TASK GOAL -> The reply to the records below should contain exactly the lines from the line with "đến đâu bán hết đến đó, thậm chí có lúc không" through the line with "22:41, 07/08/2026", and nothing besides.

++++ ENTRIES PROVIDED

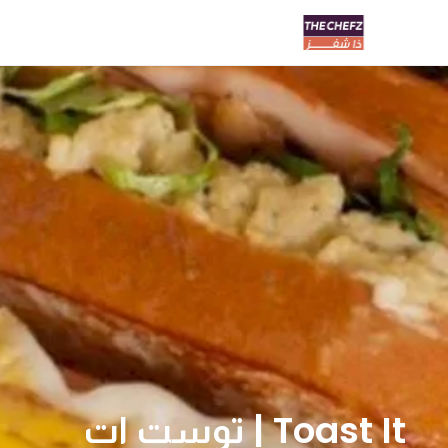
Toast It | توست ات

++++++++
++++ ENTRIES PROVIDED

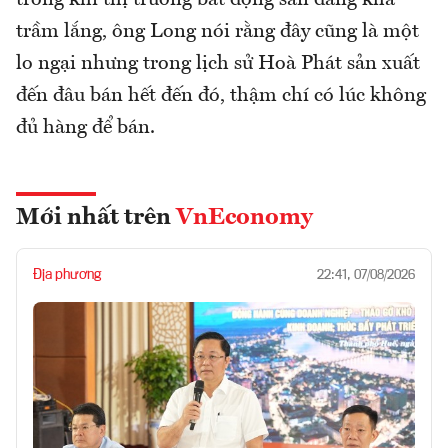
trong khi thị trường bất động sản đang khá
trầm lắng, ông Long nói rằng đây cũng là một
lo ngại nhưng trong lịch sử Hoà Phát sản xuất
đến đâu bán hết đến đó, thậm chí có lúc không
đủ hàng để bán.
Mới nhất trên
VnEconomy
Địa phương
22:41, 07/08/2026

++++++++

ANSWER TO THIS TASK ->
đến đâu bán hết đến đó, thậm chí có lúc không
đủ hàng để bán.
Mới nhất trên
VnEconomy
Địa phương
22:41, 07/08/2026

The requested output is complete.